When she handed in her 84-page study to lecturers at Newcastle in 1935, Connie Ayre, then Connie Atherton, never dreamt it would one day be prized by twenty-first century mining enthusiasts. Her dissertation examined the geology, geography and development of Upper Weardale and is as topical today as when it was compiled.
Mrs Ayre, now 91, presented it to the Friends of Killhope at the museum, a few miles from her home in Stanhope.
The thesis lay forgotten until last year when it turned up in the School of Geography, Politics and Sociology at Newcastle University. Mrs Ayre's son-in-law, David Budgen, had contacted the university who sent her a 90th birthday card and surprised her by finding the bound copy.
Typed by a friend and illustrated with black and white photographs and meticulous hand drawings, the document is too fragile to put on show. It can, however, be seen for the first time in a display of Killhope's Hidden Treasures over the weekend of August 14 and 15.
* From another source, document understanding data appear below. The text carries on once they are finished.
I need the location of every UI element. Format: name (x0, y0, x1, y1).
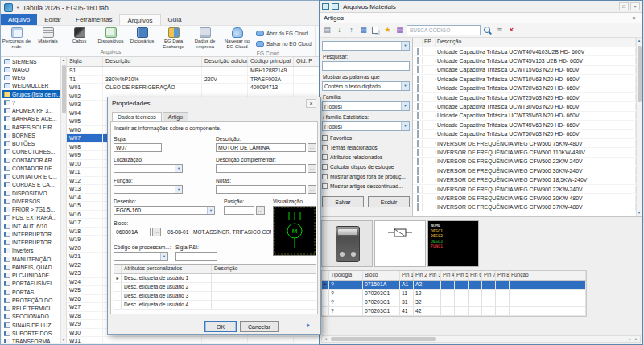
list-item[interactable]: INVERSOR DE FREQUÊNCIA WEG CFW900 37KW-4… (413, 203, 636, 212)
tab-artigo[interactable]: Artigo (163, 112, 188, 121)
pins-row[interactable]: ?070203C11112 (322, 290, 586, 298)
column-header-pin-5[interactable]: Pin 5 (455, 271, 469, 280)
list-item[interactable]: Unidade Capacitiva Trifásica UCWT40V4103… (413, 47, 636, 56)
menu-arquivos[interactable]: Arquivos (119, 14, 160, 25)
list-item[interactable]: Unidade Capacitiva Trifásica UCWT35V63 N… (413, 112, 636, 121)
browse-button[interactable]: … (308, 164, 316, 173)
sidebar-item-contador-ar[interactable]: CONTADOR AR... (2, 156, 60, 164)
funcao-select[interactable]: ▼ (114, 185, 183, 194)
sidebar-item-inverters[interactable]: Inverters (2, 247, 60, 255)
filter-checkbox-favoritos[interactable]: Favoritos (322, 133, 410, 142)
list-item[interactable]: Unidade Capacitiva Trifásica UCWT45V103 … (413, 56, 636, 65)
column-header-pin-1[interactable]: Pin 1 (400, 271, 414, 280)
scroll-left-icon[interactable]: ◄ (625, 337, 633, 341)
attribute-row[interactable]: Desc. etiqueta de usuário 2 (114, 283, 316, 292)
save-filter-button[interactable]: Salvar (322, 196, 364, 207)
menu-arquivo[interactable]: Arquivo (1, 14, 37, 25)
sidebar-item-frior-7g1-5[interactable]: FRIOR > 7G1,5... (2, 206, 60, 214)
sidebar-scrollbar[interactable]: ▲ ▼ (60, 57, 67, 343)
attribute-row[interactable]: Desc. etiqueta de usuário 4 (114, 301, 316, 310)
filter-checkbox-mostrar-artigos-fora-de-produc[interactable]: Mostrar artigos fora de produç... (322, 171, 410, 181)
checkbox-icon[interactable] (322, 154, 328, 160)
checkbox-icon[interactable] (322, 145, 328, 150)
dicionarios-button[interactable]: Dicionários (126, 26, 158, 49)
sidebar-item-portas[interactable]: PORTAS (2, 288, 60, 296)
familia-select[interactable]: (Todos) ▼ (322, 101, 410, 111)
checkbox-icon[interactable] (322, 174, 328, 179)
component-symbol-preview[interactable] (374, 220, 426, 267)
columns-icon[interactable]: ▦ (394, 25, 405, 35)
sidebar-item-manutencao[interactable]: MANUTENÇÃO... (2, 255, 60, 263)
checkbox-icon[interactable] (322, 164, 328, 170)
column-header-descricao-adicional[interactable]: Descrição adicional (202, 57, 248, 66)
sidebar-item-siemens[interactable]: SIEMENS (2, 57, 60, 65)
checkbox-icon[interactable] (322, 183, 328, 189)
list-item[interactable]: Unidade Capacitiva Trifásica UCWT45V63 N… (413, 121, 636, 129)
sidebar-item-afumex-rf-3[interactable]: AFUMEX RF 3... (2, 107, 60, 115)
descricao-complementar-field[interactable] (216, 164, 306, 173)
sigla-field[interactable] (114, 143, 162, 152)
column-header-pin-3[interactable]: Pin 3 (427, 271, 441, 280)
list-item[interactable]: Unidade Capacitiva Trifásica UCWT30V63 N… (413, 102, 636, 111)
sidebar-item-portafusivel[interactable]: PORTAFUSÍVEL... (2, 280, 60, 288)
bloco-field[interactable] (114, 228, 151, 236)
column-header-pin-7[interactable]: Pin 7 (482, 271, 496, 280)
scrollbar-thumb[interactable] (638, 46, 642, 102)
column-header-sigla[interactable]: Sigla (67, 57, 103, 66)
sidebar-item-rele-termici[interactable]: RELÉ TERMICI... (2, 305, 60, 313)
scroll-right-icon[interactable]: ► (306, 322, 311, 327)
codigo-processamento-select[interactable]: ▼ (114, 252, 168, 261)
menu-guia[interactable]: Guia (161, 14, 189, 25)
descricao-field[interactable] (216, 143, 306, 152)
attribute-row[interactable]: ►Desc. etiqueta de usuário 1 (114, 274, 316, 283)
notas-field[interactable] (216, 185, 306, 194)
eg-data-exchange-button[interactable]: EG Data Exchange (158, 26, 189, 49)
sidebar-item-contador-de[interactable]: CONTADOR DE... (2, 164, 60, 172)
familia-estatistica-select[interactable]: (Todos) ▼ (322, 121, 410, 131)
sidebar-item-conectores[interactable]: CONECTORES... (2, 148, 60, 156)
sidebar-item-bases-soleir[interactable]: BASES SOLEIR... (2, 123, 60, 131)
component-photo-preview[interactable] (321, 220, 373, 267)
import-icon[interactable]: ↓ (334, 25, 345, 35)
column-header-pin-6[interactable]: Pin 6 (469, 271, 482, 280)
filter-checkbox-temas-relacionados[interactable]: Temas relacionados (322, 142, 410, 152)
list-item[interactable]: INVERSOR DE FREQUÊNCIA WEG CFW500 75KW-4… (413, 139, 636, 148)
delete-filter-button[interactable]: Excluir (368, 196, 410, 207)
salvar-no-eg-cloud-button[interactable]: Salvar no EG Cloud (256, 39, 312, 48)
column-header-funcao[interactable]: Função (510, 271, 586, 280)
filter-checkbox-mostrar-artigos-descontinuad[interactable]: Mostrar artigos descontinuad... (322, 181, 410, 191)
sidebar-item-suporte-dos[interactable]: SUPORTE DOS... (2, 329, 60, 337)
copy-icon[interactable] (370, 25, 381, 35)
list-item[interactable]: INVERSOR DE FREQUÊNCIA WEG CFW900 30KW-4… (413, 194, 636, 203)
filter-checkbox-calcular-dispos-de-estoque[interactable]: Calcular dispos de estoque (322, 162, 410, 171)
dock-icon[interactable] (322, 3, 329, 10)
save-icon[interactable]: ▦ (358, 25, 369, 35)
scroll-down-icon[interactable]: ▼ (61, 337, 66, 343)
list-item[interactable]: INVERSOR DE FREQUÊNCIA WEG CFW500 30KW-2… (413, 166, 636, 175)
list-item[interactable]: INVERSOR DE FREQUÊNCIA WEG CFW500 110KW-… (413, 148, 636, 157)
column-header-pin-4[interactable]: Pin 4 (441, 271, 455, 280)
component-label-preview[interactable]: NOMEDESC1DESC2DESC3FUNC1 (427, 220, 479, 267)
localizacao-select[interactable]: ▼ (114, 164, 183, 173)
sidebar-item-interruptor[interactable]: INTERRUPTOR... (2, 230, 60, 238)
ok-button[interactable]: OK (204, 321, 237, 332)
list-icon[interactable]: ≡ (494, 25, 505, 35)
scroll-right-icon[interactable]: ► (633, 337, 640, 341)
list-item[interactable]: INVERSOR DE FREQUÊNCIA WEG CFW500 22KW-2… (413, 158, 636, 166)
sidebar-item-paineis-quad[interactable]: PAINEIS, QUAD... (2, 263, 60, 271)
sidebar-item-protecao-do[interactable]: PROTEÇÃO DO... (2, 296, 60, 304)
export-icon[interactable]: ↑ (346, 25, 357, 35)
column-header-descricao[interactable]: Descrição (436, 38, 636, 47)
column-header-bloco[interactable]: Bloco (363, 271, 400, 280)
sidebar-item-contator-e-c[interactable]: CONTATOR E C... (2, 173, 60, 181)
scroll-up-icon[interactable]: ▲ (61, 57, 66, 64)
materiais-button[interactable]: Materiais (32, 26, 64, 49)
close-icon[interactable]: × (630, 15, 638, 21)
list-item[interactable]: INVERSOR DE FREQUÊNCIA WEG CFW900 22KW-2… (413, 185, 636, 194)
close-icon[interactable]: × (630, 2, 640, 10)
sidebar-item-transforma[interactable]: TRANSFORMA... (2, 338, 60, 344)
browse-button[interactable]: … (152, 228, 161, 236)
attribute-row[interactable]: Desc. etiqueta de usuário 3 (114, 292, 316, 301)
dados-de-empresa-button[interactable]: Dados de empresa (189, 26, 221, 49)
sidebar-item-botoes[interactable]: BOTÕES (2, 140, 60, 148)
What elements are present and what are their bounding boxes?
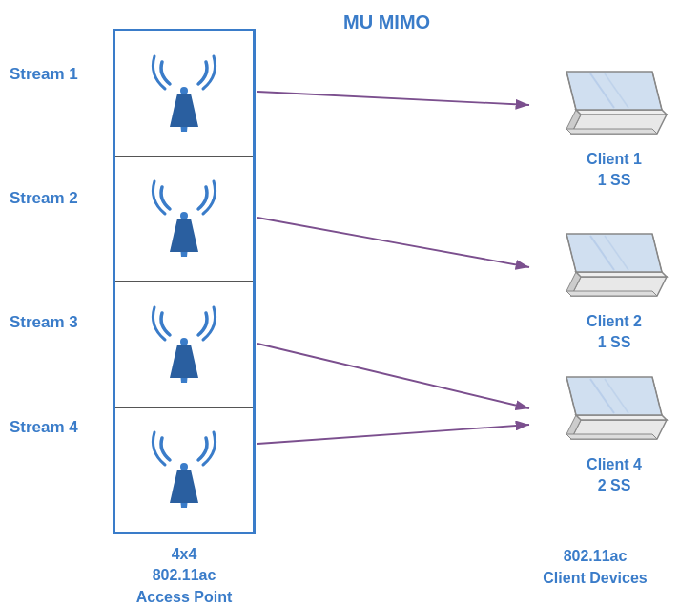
svg-marker-16: [566, 72, 662, 110]
svg-marker-1: [170, 94, 198, 127]
svg-marker-7: [170, 345, 198, 378]
client-4-label: Client 4 2 SS: [587, 454, 642, 497]
antenna-4: [115, 408, 253, 533]
antenna-2: [115, 157, 253, 283]
svg-line-43: [257, 425, 529, 444]
svg-line-41: [257, 218, 529, 267]
svg-marker-10: [170, 470, 198, 503]
client-2-tablet: [557, 219, 671, 305]
svg-point-8: [180, 338, 188, 345]
svg-marker-34: [566, 377, 662, 415]
ap-label: 4x4 802.11ac Access Point: [113, 544, 256, 606]
client-2-group: Client 2 1 SS: [557, 219, 671, 354]
stream-3-label: Stream 3: [10, 313, 78, 332]
svg-line-42: [257, 344, 529, 408]
antenna-3: [115, 282, 253, 408]
client-1-tablet: [557, 57, 671, 143]
svg-point-5: [180, 212, 188, 219]
svg-point-2: [180, 87, 188, 94]
stream-2-label: Stream 2: [10, 189, 78, 208]
stream-4-label: Stream 4: [10, 418, 78, 437]
diagram: MU MIMO Stream 1 Stream 2 Stream 3 Strea…: [0, 0, 700, 606]
client-4-group: Client 4 2 SS: [557, 363, 671, 497]
stream-1-label: Stream 1: [10, 65, 78, 84]
svg-marker-4: [170, 219, 198, 252]
svg-point-11: [180, 463, 188, 470]
svg-marker-32: [566, 434, 657, 439]
mu-mimo-label: MU MIMO: [343, 11, 430, 33]
client-devices-label: 802.11ac Client Devices: [519, 546, 671, 589]
client-1-label: Client 1 1 SS: [587, 149, 642, 192]
svg-marker-23: [566, 291, 657, 296]
client-4-tablet: [557, 363, 671, 449]
svg-marker-25: [566, 234, 662, 272]
client-2-label: Client 2 1 SS: [587, 311, 642, 354]
svg-line-40: [257, 92, 529, 105]
access-point-box: [113, 29, 256, 534]
antenna-1: [115, 31, 253, 157]
svg-marker-14: [566, 129, 657, 134]
client-1-group: Client 1 1 SS: [557, 57, 671, 192]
Mrs Ayre grew up in Bishop Auckland, where her father Albert Henry Atherton ran a shoe shop, and taught in Tynemouth after graduating from Armstrong College, which became part of Newcastle University the year after she left.
She moved to Stanhope when her husband Charlie got a job teaching French at Wolsingham Grammar School, raising daughters Elizabeth and Margaret.
She said: "It was amazing that it should turn up after all this time. I worked hard on it and I am pleased that it is coming to Killhope where it will do some good."
Dick Graham, friends' chairman, said: "It is interesting how little has changed in Weardale.
"The cement works weren't built in 1935 and they have closed and the railway was running then and now that is open again."